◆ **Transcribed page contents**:
Segment Open

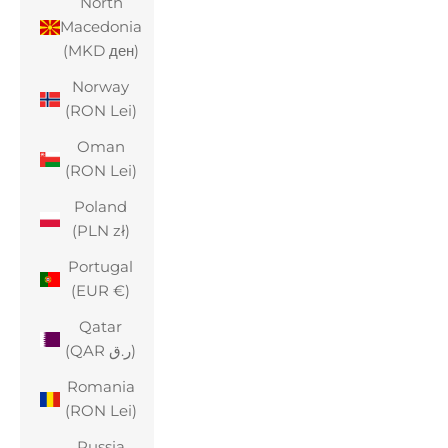
North
Macedonia
(MKD ден)
Norway
(RON Lei)
Oman
(RON Lei)
Poland
(PLN zł)
Portugal
(EUR €)
Qatar
(QAR ر.ق)
Romania
(RON Lei)
Russia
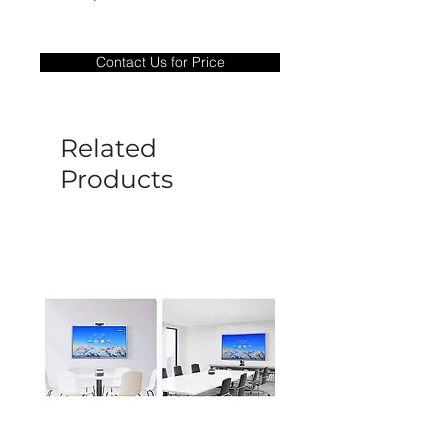
Warranty Period: 180 Days. Warranty
only covers Manufacture defects. All
Contact Us for Price
goods under warranty must be returned
before a new replacement unit will be
sent out. Any damage determined to not
be caused by manufacture defects will
Related
not be covered by this policy.
Products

Segment Closed

◆ **EXERCISE DESCRIPTION**: Lines that contain "defects" are the result; find them in the entries above and copy each one.

◆ **ANSWER TO THE PROBLEM**:
only covers Manufacture defects. All
be caused by manufacture defects will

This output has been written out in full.